Keep Austin Weird or Keep Norman Normal (truth is Austin aint that weird and Norman’s not that normal).
Devon Energy or Conoco-Phillips?
Wheat or cotton?
Old slow longhorns or young giddy ponies?
Native American or Hispanic?
Hook ‘em Horns or Boomer Sooner?
Matthew McConaughey or Ed Harris? (caution: the answer to this question may reveal a lot about you regardless of whether you are a man or a woman)
Pinto beans or mungbeans? (Ehh… feel free to pass on this one)
J.R. Ewing or Eddie Gaylord?
Okie from Muskogee or The Yellow Rose of Texas?
The Black Mesa or Texas Hill Country?
Thomas Lott or James Street?
Earl Campbell or Billy Sims? Texas fans like to tease about the Sooner’s penchant to cherry pick Native Texans, and both Earl and Billy hail from Texas and won Heisman Trophies, yet the last two Sooner Heisman winners were born and raised within fifty miles of the Norman campus while the last Longhorn winner was some fruit out of California.

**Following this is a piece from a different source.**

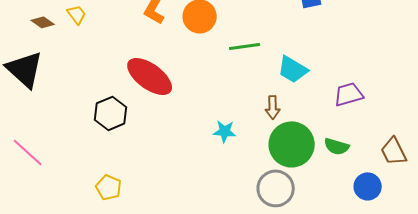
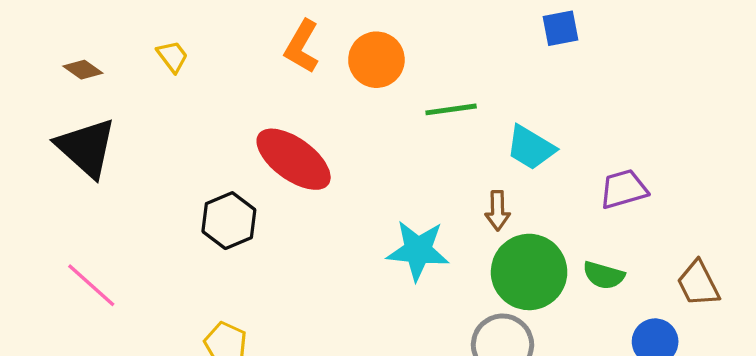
brown diamond: (43, 22) -> (83, 70), moved
cyan star: (225, 131) -> (418, 250), size x1.6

October is the one month out of the year around these parts that pretty much justifies sticking around for the other eleven. Blizzards may be rare but ice storms are not and they may in fact be ten times worse, the roads impassably slick and the overhead power lines sagging with a good inch or so of frozen H2O accreted all around them, and if the trees haven’t had enough time to shed their leaves then those branches can crack and there goes twenty years of forested growth. The spring can come early and if it does then be advised that the requisite wind will surely accompany it along with the swirling skies and as the sirens wail you may wonder why oh why didn’t I put in that storm shelter when I had the chance? And the summer… good Lord, the summer can radiate and percolate and oddly mutate all that which lies beneath the brilliant bleached heat dome and naturally there’s no breeze now and it may not rain for days, for weeks, maybe even months.
And when it finally does it never stops.
So yes, please God, bless October with its golden warmth and true blue sky and the comforting fragrance that emanates from the recuperating earth after a busy spring and a trying summer and now, in these cool shaded moments that randomly happen upon us when peace at long last appears at hand, we pronounce our happiness and understand why we could never leave this place, not for too long, not while the green turns to gold and fat pumpkins await the carving knife.
It is finally at this time, at this glorious culmination of fruition and harvest, of warming bonfires and heaping leaves, when a man can taste the earth and drink the air and chant silently to himself we sure as hell better beat Texas.
  
There’s nothing like enjoying a foot long corn dog with a long stripe of mustard running down it while Big Tex hovers above you welcoming one and all to the Great State Fair of Texas. Or gnawing on a turkey leg by Dickel on the grassy knoll just between the crowded midway food booths and the pond where swan boats serenely glide past. And atop the sprawling Ferris Wheel where by chance stopped at the very top you are offered a glimpse of just a small patch of green Cotton Bowl turf with white yard line chalk expertly applied and where you know it will all unfold in only a matter of hours. And after consuming three or four beers and absorbing all that pregame hoopla and basking in unrepented hope the time finally comes for entry into the grand old stadium, and it’s surreal, all that burnt orange and crimson red shoulder to shoulder cramming up those long steps and squeezing yet again into familiar confines.
Three hours later you won’t be feeling the same way as when you entered, you’ll either be loquacious in victory or silently bummed in defeat (or worse). There’s always next year for the losers (yes, eventually they’ll come to realize it) but for the others there’s tonight!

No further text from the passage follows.